▶ TASK GOAL: Whatever appears in the records, retype it exactly, except for the pictures.

▶ DATASET RECORDS:
—————

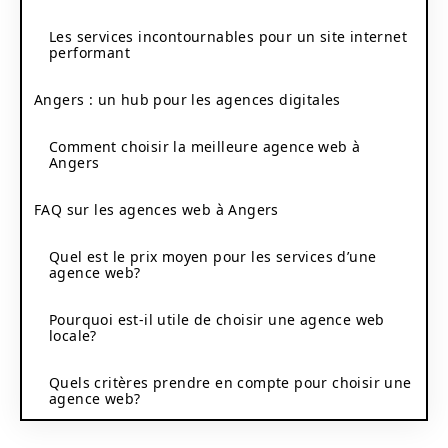
Les services incontournables pour un site internet
performant
Angers : un hub pour les agences digitales
Comment choisir la meilleure agence web à
Angers
FAQ sur les agences web à Angers
Quel est le prix moyen pour les services d’une
agence web?
Pourquoi est-il utile de choisir une agence web
locale?
Quels critères prendre en compte pour choisir une
agence web?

—————

▶ FINAL ANSWER:
Les services incontournables pour un site internet
performant
Angers : un hub pour les agences digitales
Comment choisir la meilleure agence web à
Angers
FAQ sur les agences web à Angers
Quel est le prix moyen pour les services d’une
agence web?
Pourquoi est-il utile de choisir une agence web
locale?
Quels critères prendre en compte pour choisir une
agence web?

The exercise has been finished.